There was something alluring about their eyes and face.
At first, when one of Alok’s photos popped up on my feed unexpectedly, I stopped and gawked and stared. A voice in my head snapped and said, “He could at least wax all the hair if he wants to identify as a woman! It looks icky.” I was embarrassed at that voice. I double-tapped the photo and moved on. This happened a few times.
In the captions below Alok’s photos, they would sometimes share the abuse they received on a daily basis. Whether on the streets all over the world or via Instagram private messages and comments. Verbal slurs as they went about their daily life. Horrible words. Multiple times. Daily. I wondered how Alok continued to do whatever they were doing in the face of such vile, unasked for comments.

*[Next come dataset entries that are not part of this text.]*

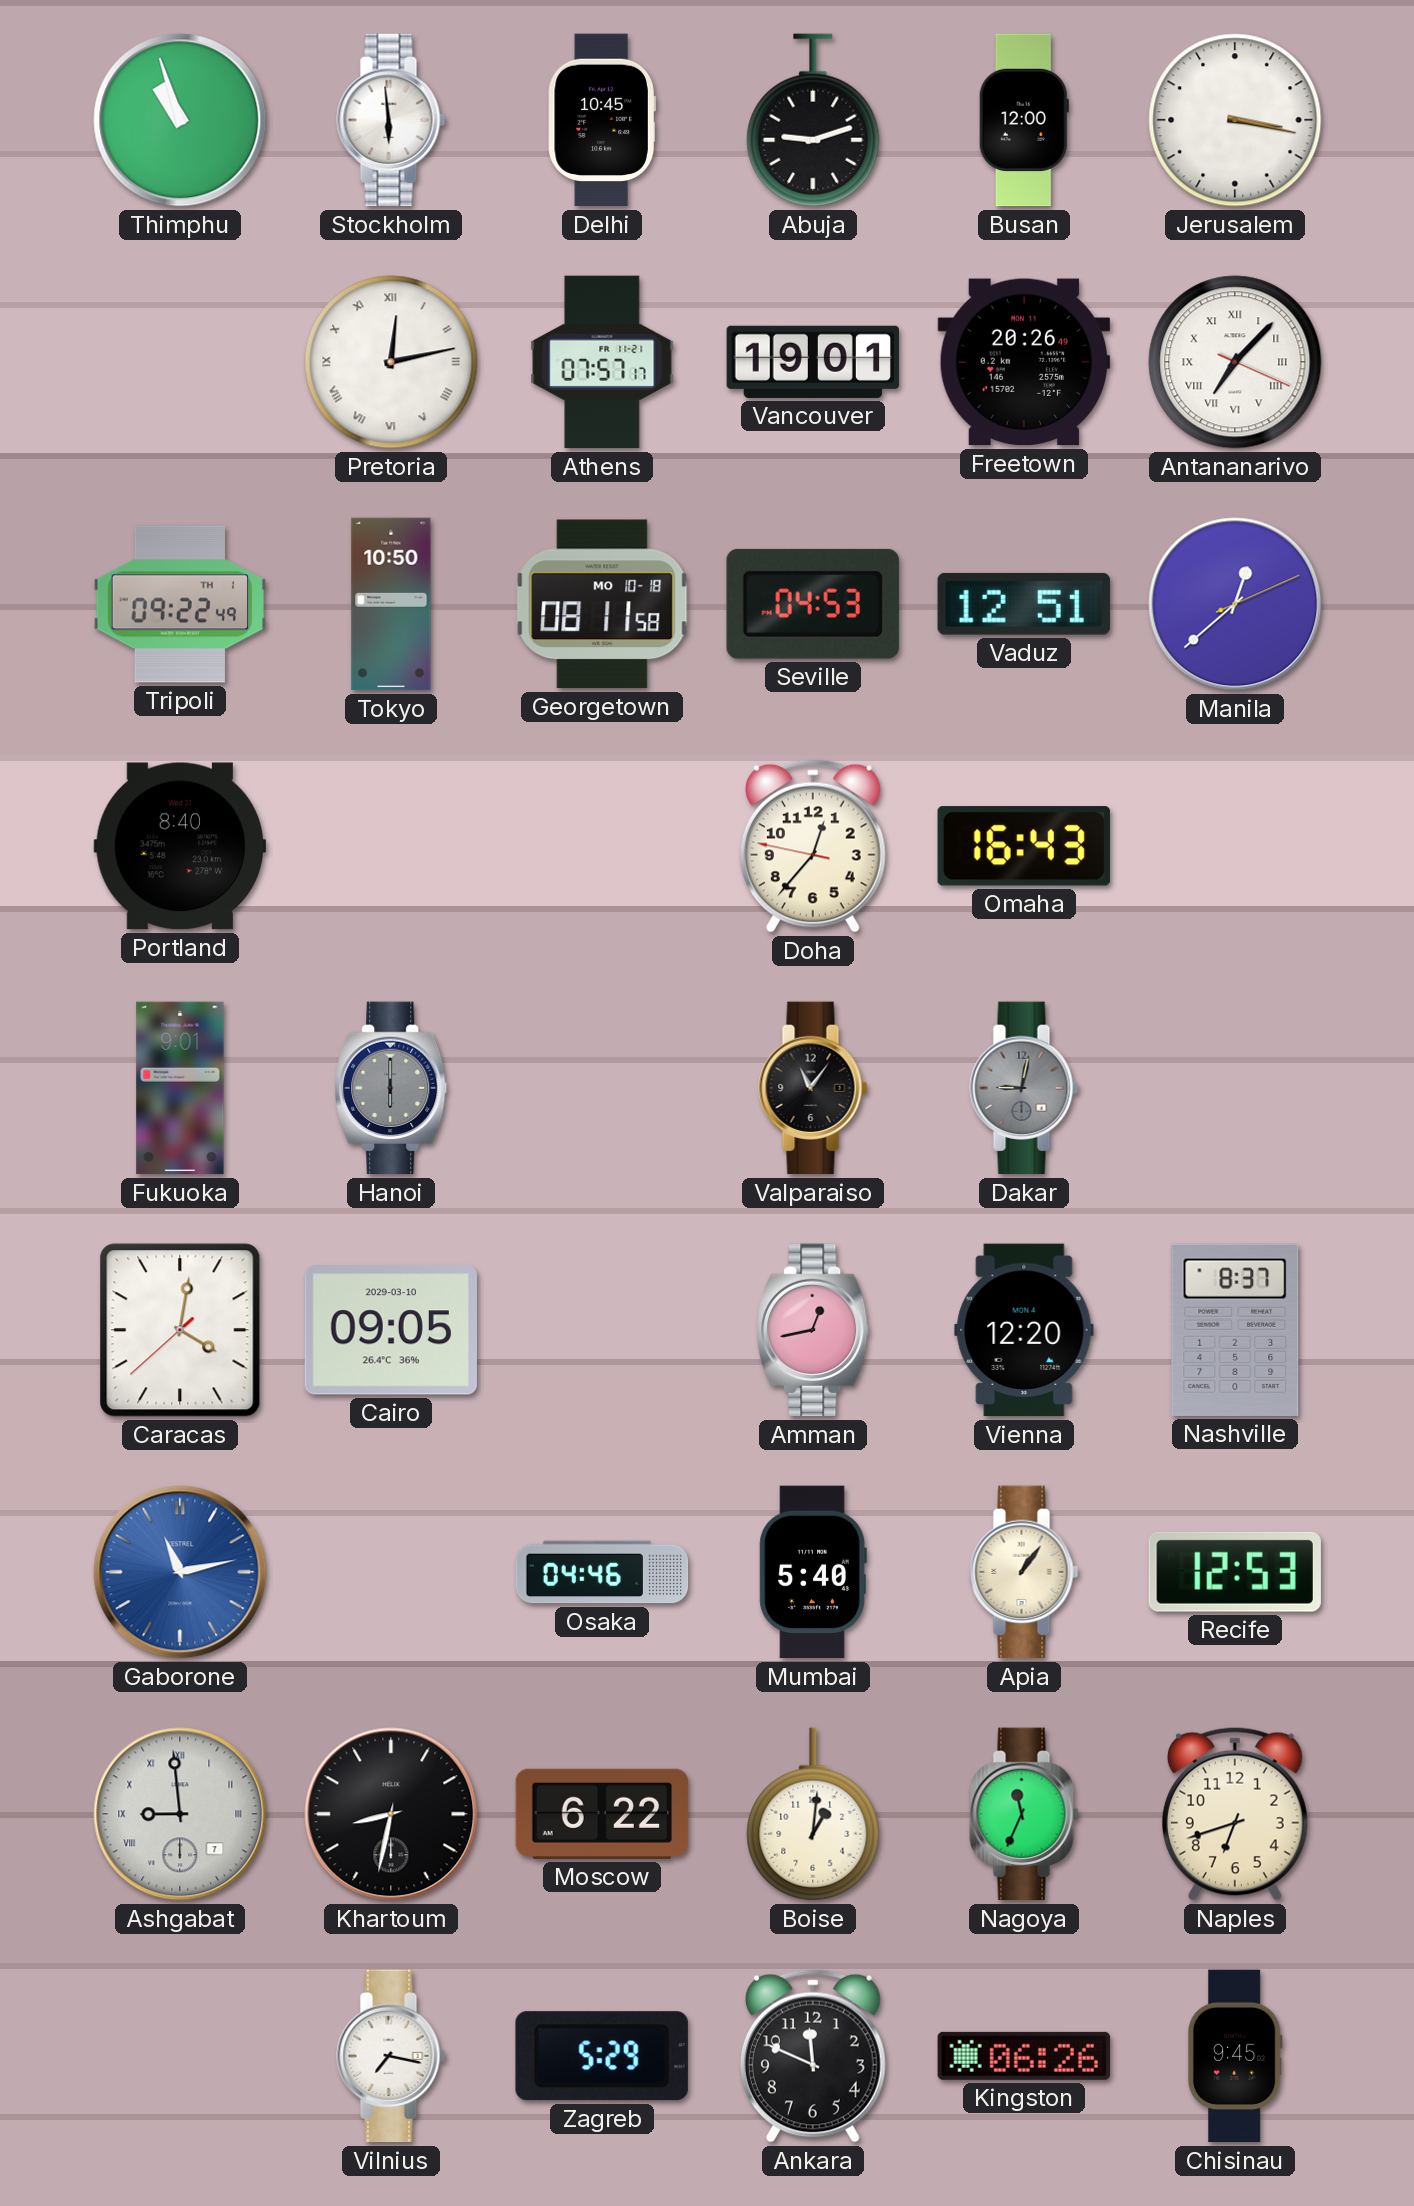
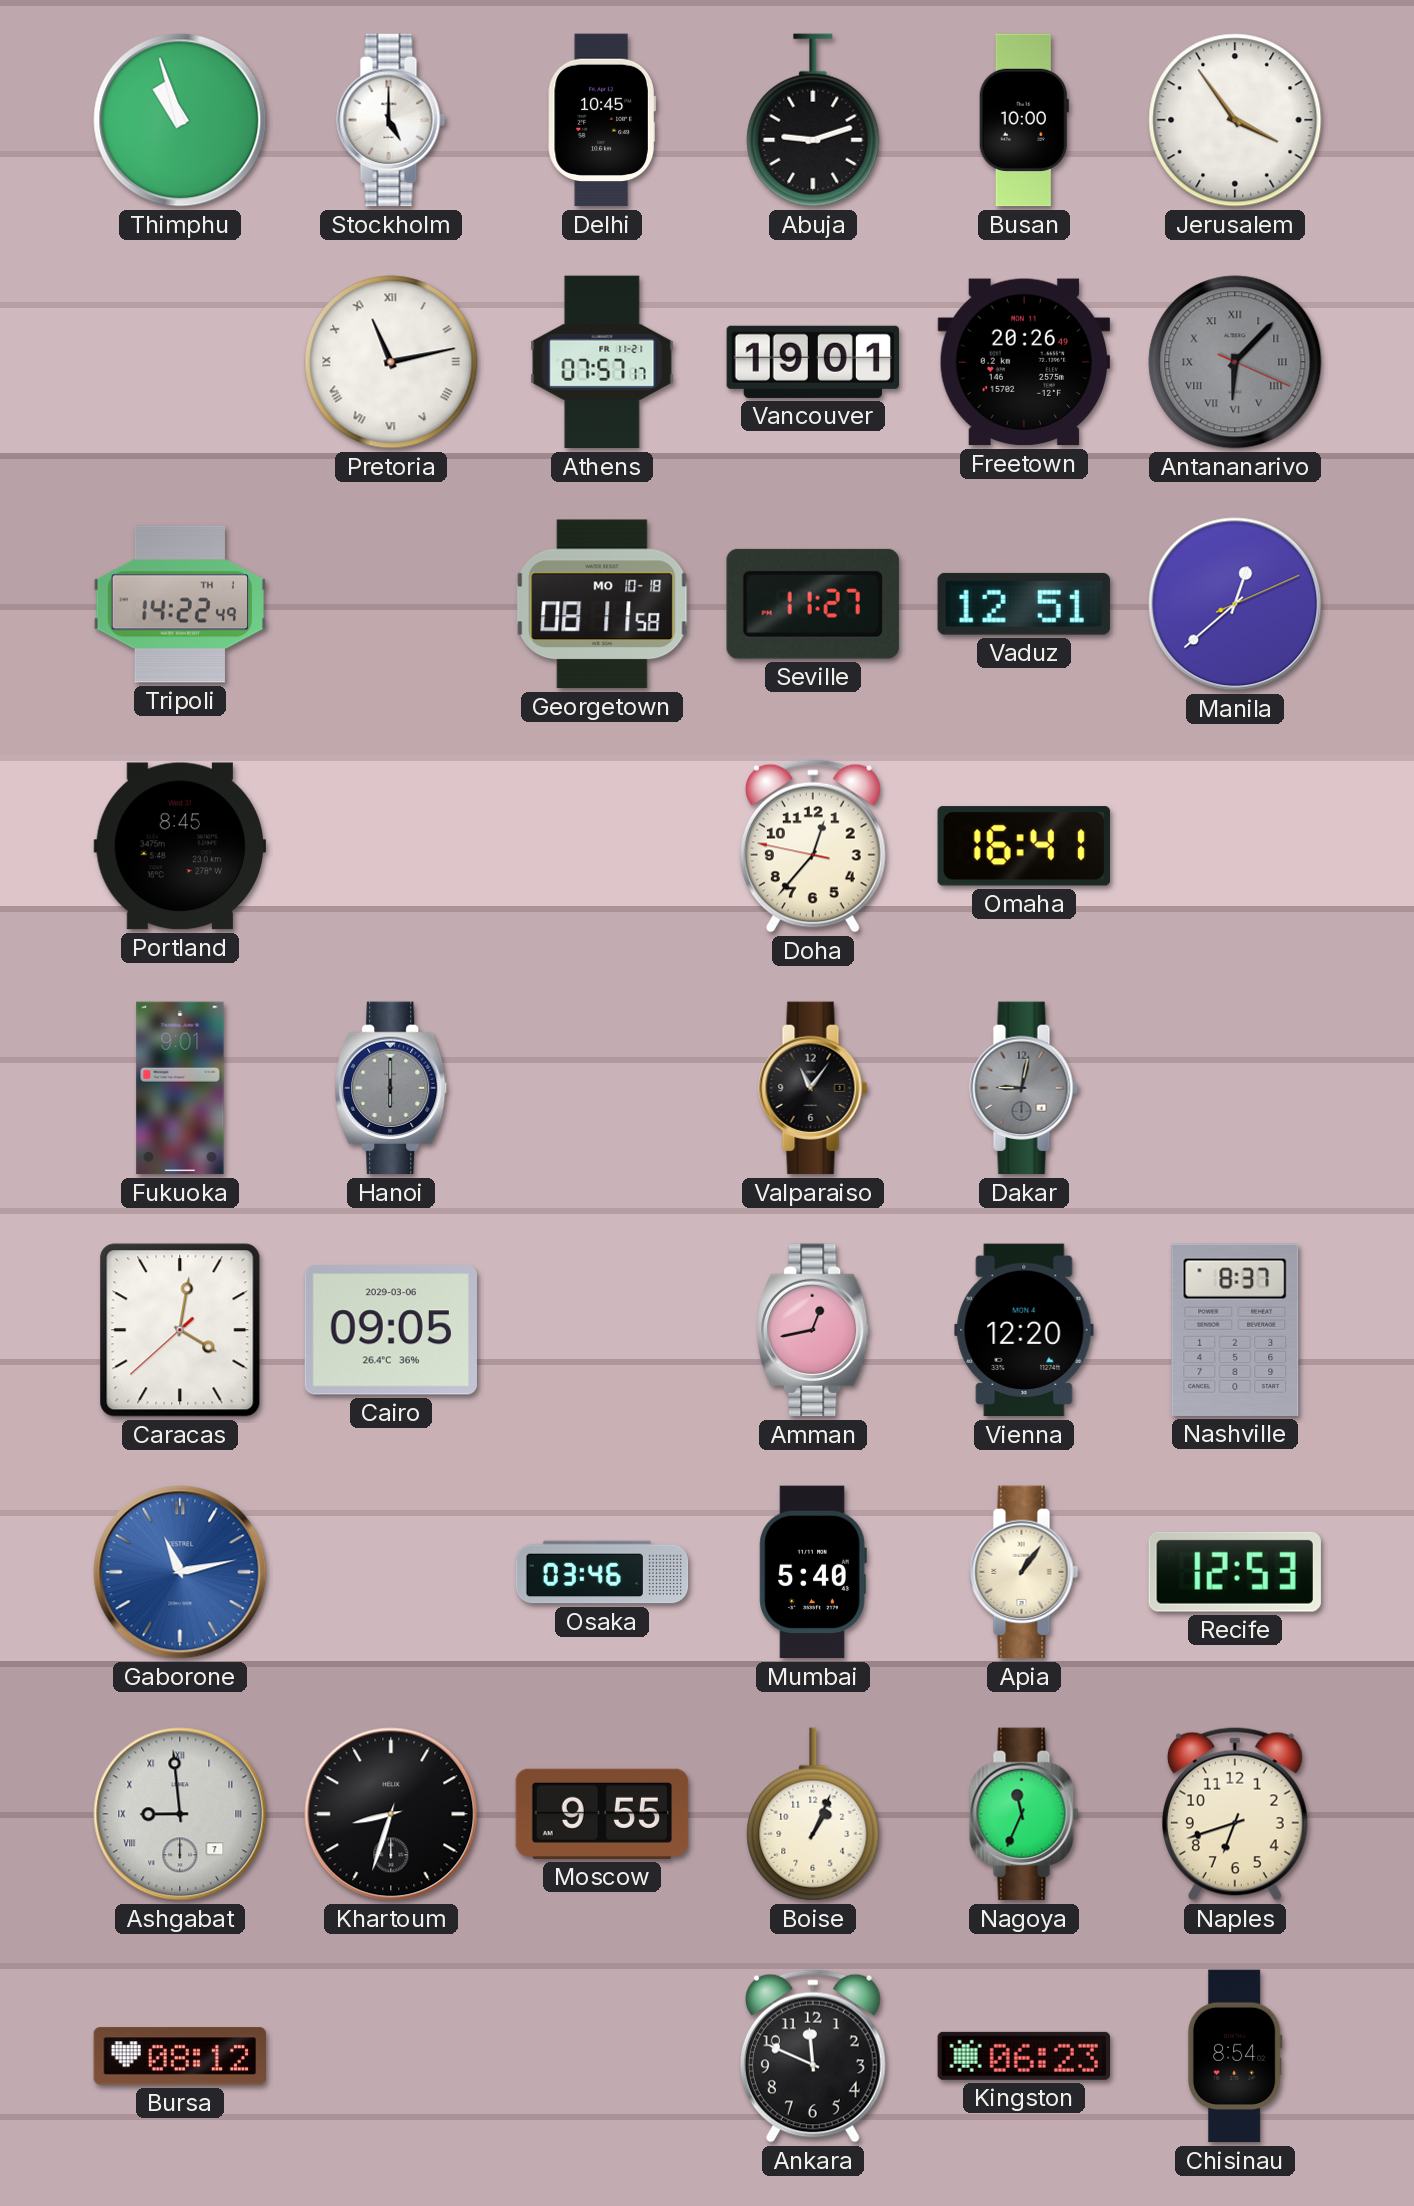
Stockholm: 5:59 -> 5:00
Busan: 12:00 -> 10:00
Jerusalem: 3:17 -> 3:54
Pretoria: 12:13 -> 11:13
Antananarivo: 7:07 -> 6:07
Antananarivo dial: white -> grey
Tripoli: 09:22 -> 14:22
Tokyo: 10:50 -> none
Seville: 04:53 -> 11:27
Portland: 8:40 -> 8:45
Omaha: 16:43 -> 16:41
Cairo date: 2029-03-10 -> 2029-03-06
Osaka: 04:46 -> 03:46
Khartoum: 8:32 -> 8:33
Moscow: 6:22 -> 9:55
Boise: 1:01 -> 1:04
Bursa: none -> 08:12
Vilnius: 7:17 -> none
Zagreb: 5:29 -> none
Kingston: 06:26 -> 06:23
Chisinau: 9:45 -> 8:54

As a woman, I know all too well about online abuse and offline harassment and terrorism. What I saw with Alok though, was another level. I tried to evaluate these comments. Why would someone say such a thing?! At the same time, hadn’t the voice in my head made a remark on the same lines when I’d seen their photos initially? I might not have articulated those thoughts aloud or communicated them to anybody. After all, no one had asked for my opinion, least of all Alok. As far as Alok was concerned, I didn’t exist and my comments or thoughts didn’t matter. I thought about the voice in my head some more. I had probably had a mean thought because I didn’t understand or know Alok or what they were doing.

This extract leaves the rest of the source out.